EXERCISE REQUIREMENTS =
From the first line of the data down to and including the line with "ているので、保温効果の蒸らしが相乗効果をもた", copy everything exactly, leaving out pictures.
##### TASK INPUT #####
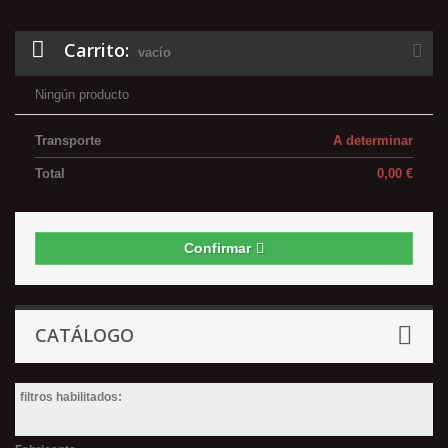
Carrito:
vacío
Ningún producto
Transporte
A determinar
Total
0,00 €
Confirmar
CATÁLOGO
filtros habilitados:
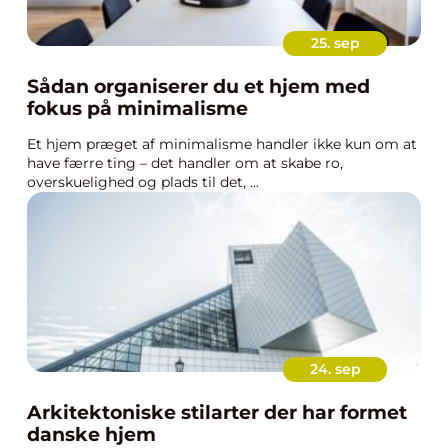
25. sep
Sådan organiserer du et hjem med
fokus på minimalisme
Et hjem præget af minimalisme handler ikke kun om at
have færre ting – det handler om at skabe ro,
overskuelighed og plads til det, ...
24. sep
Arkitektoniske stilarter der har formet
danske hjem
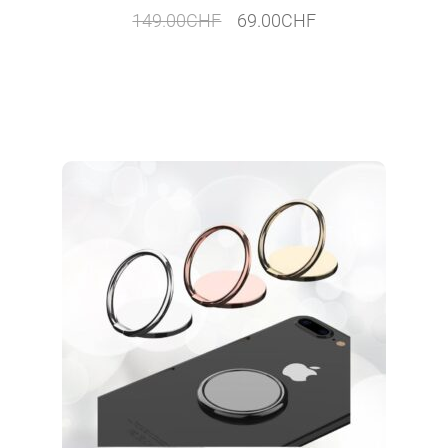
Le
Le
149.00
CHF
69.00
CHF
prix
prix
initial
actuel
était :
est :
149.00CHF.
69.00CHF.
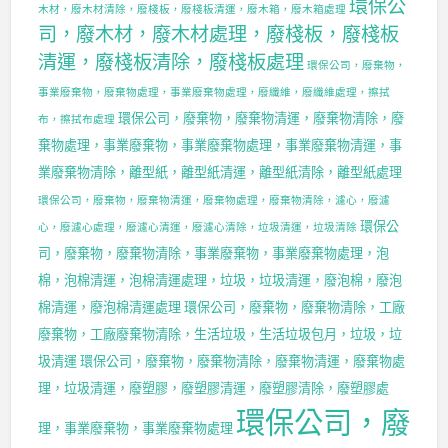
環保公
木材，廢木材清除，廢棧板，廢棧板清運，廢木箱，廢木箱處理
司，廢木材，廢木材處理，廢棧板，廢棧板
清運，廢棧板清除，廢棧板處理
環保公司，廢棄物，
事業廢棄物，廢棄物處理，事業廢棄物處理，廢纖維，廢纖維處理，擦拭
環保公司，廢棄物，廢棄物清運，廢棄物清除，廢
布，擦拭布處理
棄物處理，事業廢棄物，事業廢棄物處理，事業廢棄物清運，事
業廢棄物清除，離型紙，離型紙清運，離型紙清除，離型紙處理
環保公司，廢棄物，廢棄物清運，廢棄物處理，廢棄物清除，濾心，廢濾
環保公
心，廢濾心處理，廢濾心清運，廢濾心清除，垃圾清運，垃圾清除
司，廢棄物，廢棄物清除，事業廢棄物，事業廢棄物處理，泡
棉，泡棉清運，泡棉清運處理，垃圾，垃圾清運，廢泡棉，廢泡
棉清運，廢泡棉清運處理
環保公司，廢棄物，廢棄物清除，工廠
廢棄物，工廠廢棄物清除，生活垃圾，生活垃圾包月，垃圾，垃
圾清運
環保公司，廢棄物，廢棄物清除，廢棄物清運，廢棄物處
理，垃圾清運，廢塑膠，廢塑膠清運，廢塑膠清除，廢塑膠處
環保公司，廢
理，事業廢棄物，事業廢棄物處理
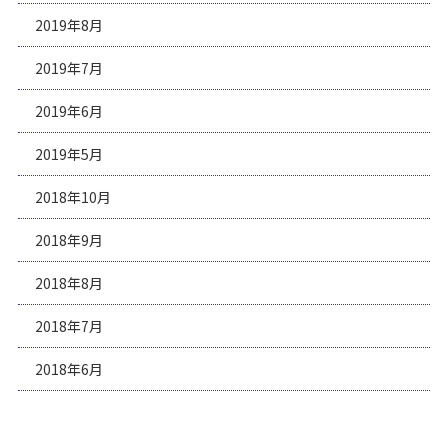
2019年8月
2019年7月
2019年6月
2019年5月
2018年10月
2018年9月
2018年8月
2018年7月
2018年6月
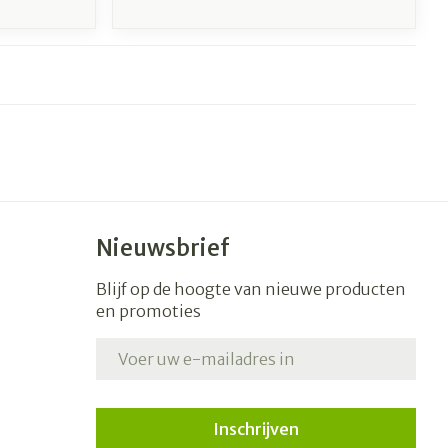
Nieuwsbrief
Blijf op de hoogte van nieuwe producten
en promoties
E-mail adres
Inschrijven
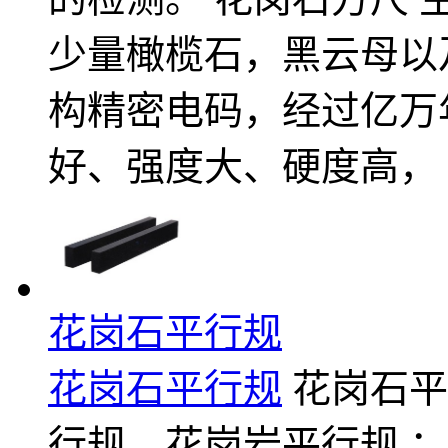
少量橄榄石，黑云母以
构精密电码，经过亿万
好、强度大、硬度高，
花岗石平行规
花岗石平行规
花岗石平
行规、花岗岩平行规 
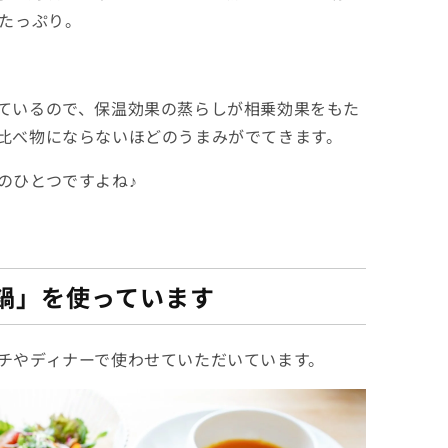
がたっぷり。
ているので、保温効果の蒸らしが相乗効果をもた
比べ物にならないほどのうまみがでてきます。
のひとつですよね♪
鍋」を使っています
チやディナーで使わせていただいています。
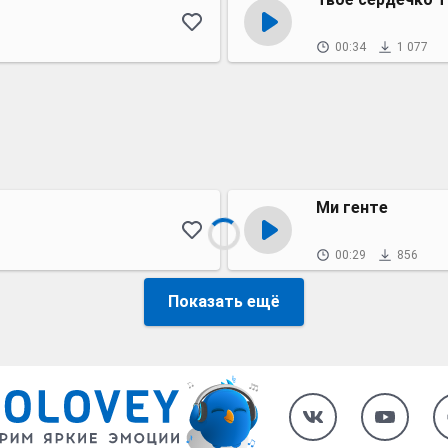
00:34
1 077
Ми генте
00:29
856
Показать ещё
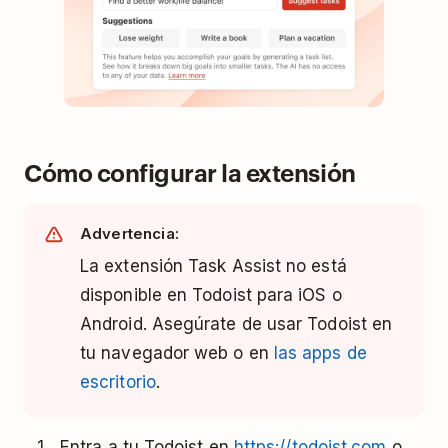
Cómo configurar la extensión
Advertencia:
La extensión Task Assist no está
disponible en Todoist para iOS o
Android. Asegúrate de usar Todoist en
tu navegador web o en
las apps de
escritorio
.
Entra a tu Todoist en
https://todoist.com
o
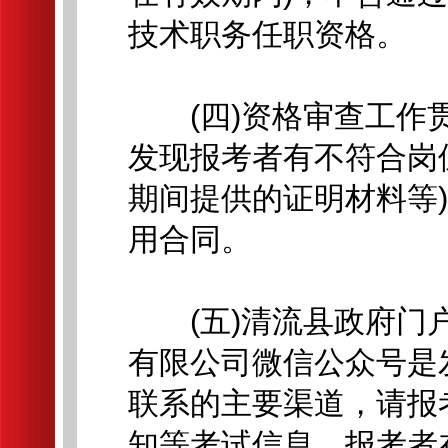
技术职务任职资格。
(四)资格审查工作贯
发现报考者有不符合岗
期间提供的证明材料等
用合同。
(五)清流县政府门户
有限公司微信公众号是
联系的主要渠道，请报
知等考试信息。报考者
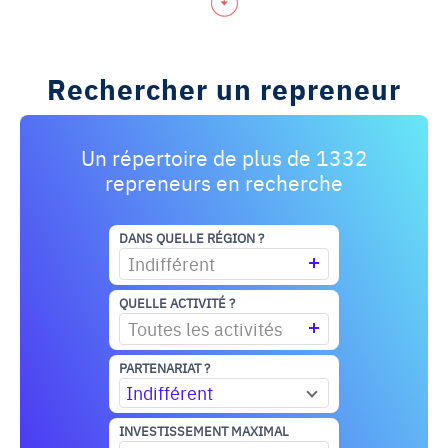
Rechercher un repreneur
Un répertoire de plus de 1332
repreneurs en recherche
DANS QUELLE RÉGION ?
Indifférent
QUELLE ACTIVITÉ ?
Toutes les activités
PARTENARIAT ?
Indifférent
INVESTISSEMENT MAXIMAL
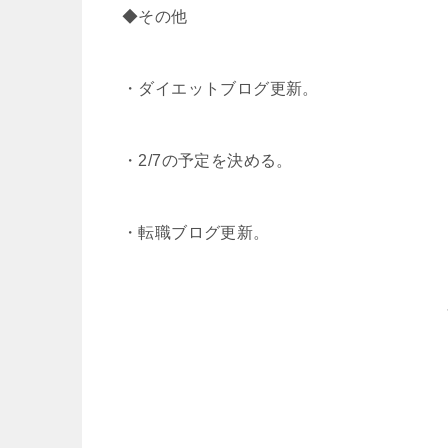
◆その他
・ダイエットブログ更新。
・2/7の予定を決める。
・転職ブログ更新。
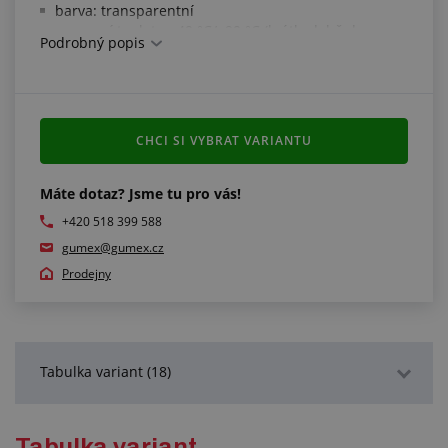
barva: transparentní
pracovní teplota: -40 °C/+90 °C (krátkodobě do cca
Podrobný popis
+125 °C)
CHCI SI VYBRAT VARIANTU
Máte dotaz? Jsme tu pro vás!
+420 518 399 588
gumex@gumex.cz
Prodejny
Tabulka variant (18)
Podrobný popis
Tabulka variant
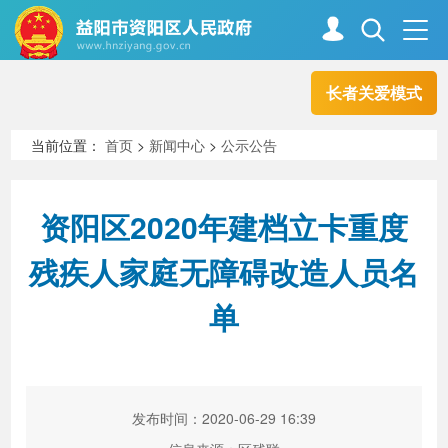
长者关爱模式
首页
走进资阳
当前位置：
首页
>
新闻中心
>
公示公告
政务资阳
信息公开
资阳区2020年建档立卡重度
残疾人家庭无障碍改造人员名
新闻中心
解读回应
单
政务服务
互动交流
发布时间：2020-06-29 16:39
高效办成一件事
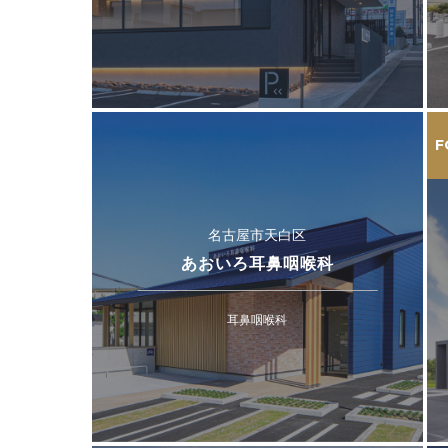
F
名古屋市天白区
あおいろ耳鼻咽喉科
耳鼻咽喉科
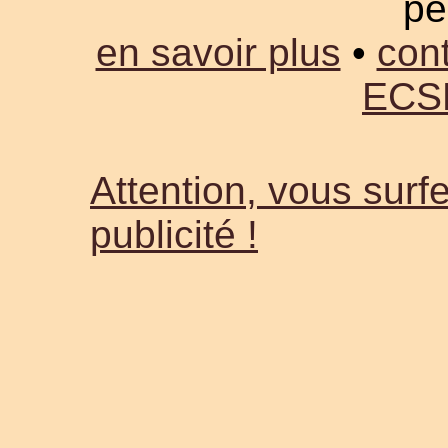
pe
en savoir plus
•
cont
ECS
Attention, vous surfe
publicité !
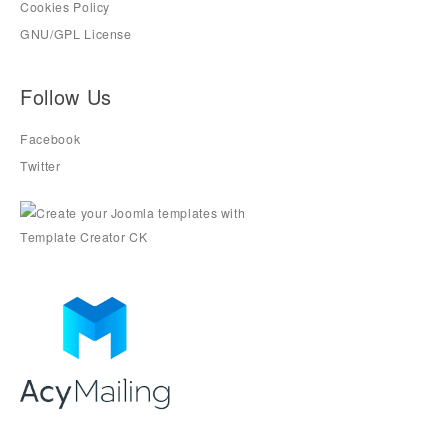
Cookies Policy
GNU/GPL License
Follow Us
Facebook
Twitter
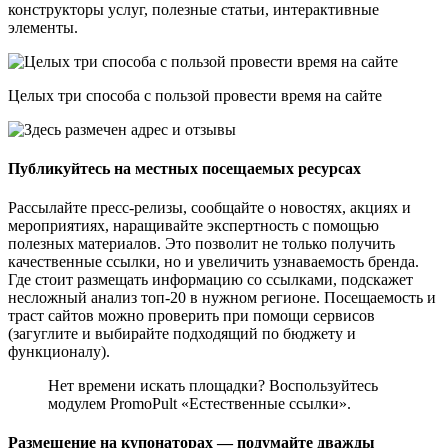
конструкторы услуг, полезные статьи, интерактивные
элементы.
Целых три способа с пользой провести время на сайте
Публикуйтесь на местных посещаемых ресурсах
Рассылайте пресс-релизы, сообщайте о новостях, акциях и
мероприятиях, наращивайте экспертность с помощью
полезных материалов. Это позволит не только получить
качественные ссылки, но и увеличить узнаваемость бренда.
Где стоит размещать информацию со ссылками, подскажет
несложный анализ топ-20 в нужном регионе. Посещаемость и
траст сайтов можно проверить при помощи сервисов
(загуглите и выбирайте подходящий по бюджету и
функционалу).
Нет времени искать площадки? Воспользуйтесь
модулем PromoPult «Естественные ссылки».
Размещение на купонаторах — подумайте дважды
#####
RESULT =
Carrito:
vacío
Ningún producto
Transporte
A determinar
Total
0,00 €
Confirmar
CATÁLOGO
filtros habilitados:
25. sep
Sådan organiserer du et hjem med
fokus på minimalisme
Et hjem præget af minimalisme handler ikke kun om at
have færre ting – det handler om at skabe ro,
overskuelighed og plads til det, ...
24. sep
Arkitektoniske stilarter der har formet
danske hjem
Le
Le
149.00
CHF
69.00
CHF
prix
prix
initial
actuel
était :
est :
149.00CHF.
69.00CHF.
環保公
木材，廢木材清除，廢棧板，廢棧板清運，廢木箱，廢木箱處理
司，廢木材，廢木材處理，廢棧板，廢棧板
清運，廢棧板清除，廢棧板處理
環保公司，廢棄物，
事業廢棄物，廢棄物處理，事業廢棄物處理，廢纖維，廢纖維處理，擦拭
環保公司，廢棄物，廢棄物清運，廢棄物清除，廢
布，擦拭布處理
棄物處理，事業廢棄物，事業廢棄物處理，事業廢棄物清運，事
業廢棄物清除，離型紙，離型紙清運，離型紙清除，離型紙處理
環保公司，廢棄物，廢棄物清運，廢棄物處理，廢棄物清除，濾心，廢濾
環保公
心，廢濾心處理，廢濾心清運，廢濾心清除，垃圾清運，垃圾清除
司，廢棄物，廢棄物清除，事業廢棄物，事業廢棄物處理，泡
棉，泡棉清運，泡棉清運處理，垃圾，垃圾清運，廢泡棉，廢泡
棉清運，廢泡棉清運處理
環保公司，廢棄物，廢棄物清除，工廠
廢棄物，工廠廢棄物清除，生活垃圾，生活垃圾包月，垃圾，垃
圾清運
環保公司，廢棄物，廢棄物清除，廢棄物清運，廢棄物處
理，垃圾清運，廢塑膠，廢塑膠清運，廢塑膠清除，廢塑膠處
環保公司，廢
理，事業廢棄物，事業廢棄物處理
2019年8月
2019年7月
2019年6月
2019年5月
2018年10月
2018年9月
2018年8月
2018年7月
2018年6月
Nieuwsbrief
Blijf op de hoogte van nieuwe producten
en promoties
E-mail adres
Inschrijven
少量橄榄石，黑云母以
构精密电码，经过亿万
好、强度大、硬度高，
花岗石平行规
花岗石平行规
花岗石平
行规、花岗岩平行规 
がたっぷり。
ているので、保温効果の蒸らしが相乗効果をもた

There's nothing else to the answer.